PROBLEM DETAILS:
Pictures do not belong in the copy. Return all of the entries exactly.

++++

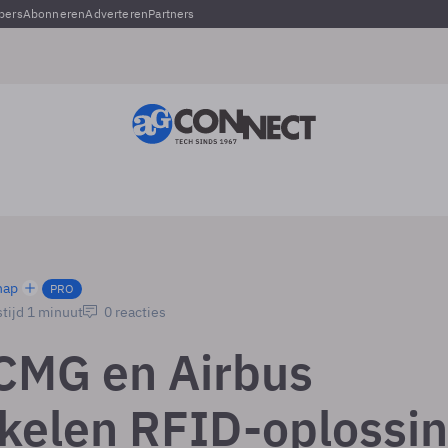
pers
Abonneren
Adverteren
Partners
hap
PRO
tijd 1 minuut
0 reacties
CMG en Airbus
kelen RFID-oplossi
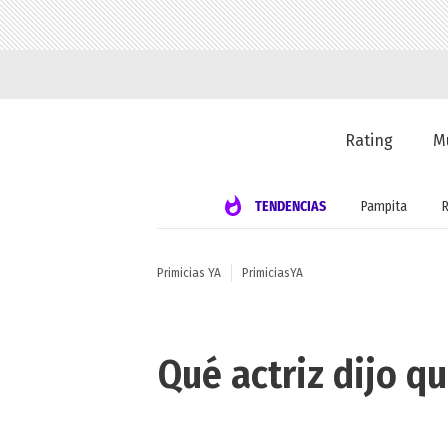
Rating
M
TENDENCIAS
Pampita
Primicias YA
PrimiciasYA
Qué actriz dijo q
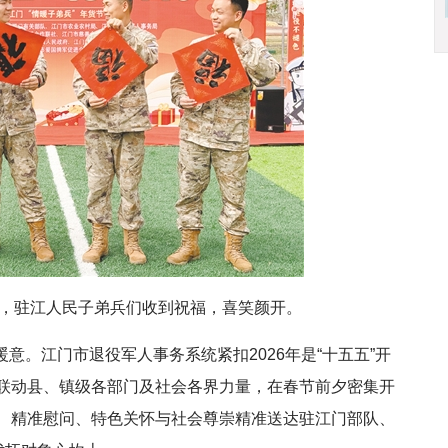
场，驻江人民子弟兵们收到祝福，喜笑颜开。
意。江门市退役军人事务系统紧扣2026年是“十五五”开
联动县、镇级各部门及社会各界力量，在春节前夕密集开
、精准慰问、特色关怀与社会尊崇精准送达驻江门部队、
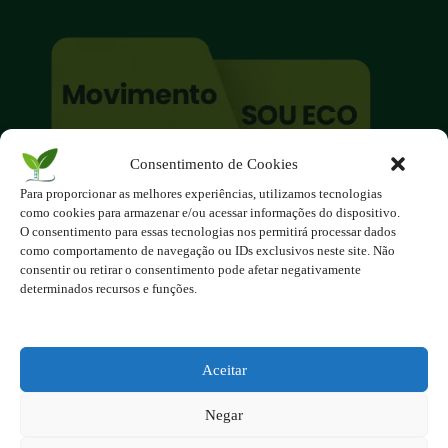
Consentimento de Cookies
O site é um movimento ambientalista!
Para proporcionar as melhores experiências, utilizamos tecnologias
Participe você também!
como cookies para armazenar e/ou acessar informações do dispositivo.
Podemos fazer muito
O consentimento para essas tecnologias nos permitirá processar dados
como comportamento de navegação ou IDs exclusivos neste site. Não
se nos unirmos!
consentir ou retirar o consentimento pode afetar negativamente
determinados recursos e funções.
Inscreva-se na Newsletter
Contato - contato@123ecos.com.br
Política de Privacidade
Aceitar
2025 - Todos os direitos reservados à
Negar
123ecos.com.br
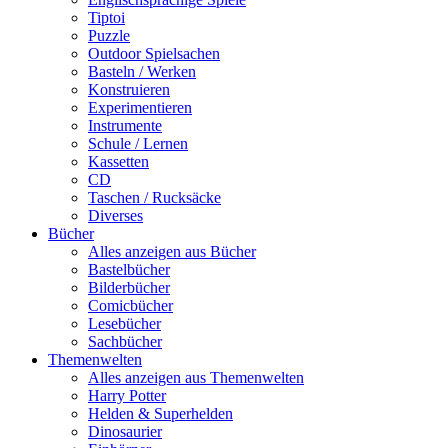
Tiptoi
Puzzle
Outdoor Spielsachen
Basteln / Werken
Konstruieren
Experimentieren
Instrumente
Schule / Lernen
Kassetten
CD
Taschen / Rucksäcke
Diverses
Bücher
Alles anzeigen aus Bücher
Bastelbücher
Bilderbücher
Comicbücher
Lesebücher
Sachbücher
Themenwelten
Alles anzeigen aus Themenwelten
Harry Potter
Helden & Superhelden
Dinosaurier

++++

TASK SOLUTION:
pers
Abonneren
Adverteren
Partners
hap
PRO
tijd 1 minuut
0 reacties
CMG en Airbus
kelen RFID-oplossi
Rating
M
TENDENCIAS
Pampita
Primicias YA
PrimiciasYA
Qué actriz dijo q
场，驻江人民子弟兵们收到祝福，喜笑颜开。
意。江门市退役军人事务系统紧扣2026年是“十五五”开
联动县、镇级各部门及社会各界力量，在春节前夕密集开
、精准慰问、特色关怀与社会尊崇精准送达驻江门部队、
Consentimento de Cookies
O site é um movimento ambientalista!
Para proporcionar as melhores experiências, utilizamos tecnologias
Participe você também!
como cookies para armazenar e/ou acessar informações do dispositivo.
Podemos fazer muito
O consentimento para essas tecnologias nos permitirá processar dados
como comportamento de navegação ou IDs exclusivos neste site. Não
se nos unirmos!
consentir ou retirar o consentimento pode afetar negativamente
determinados recursos e funções.
Inscreva-se na Newsletter
Contato - contato@123ecos.com.br
Política de Privacidade
Aceitar
2025 - Todos os direitos reservados à
Negar
123ecos.com.br
Tiptoi
Puzzle
Outdoor Spielsachen
Basteln / Werken
Konstruieren
Experimentieren
Instrumente
Schule / Lernen
Kassetten
CD
Taschen / Rucksäcke
Diverses
Bücher
Alles anzeigen aus Bücher
Bastelbücher
Bilderbücher
Comicbücher
Lesebücher
Sachbücher
Themenwelten
Alles anzeigen aus Themenwelten
Harry Potter
Helden & Superhelden
Dinosaurier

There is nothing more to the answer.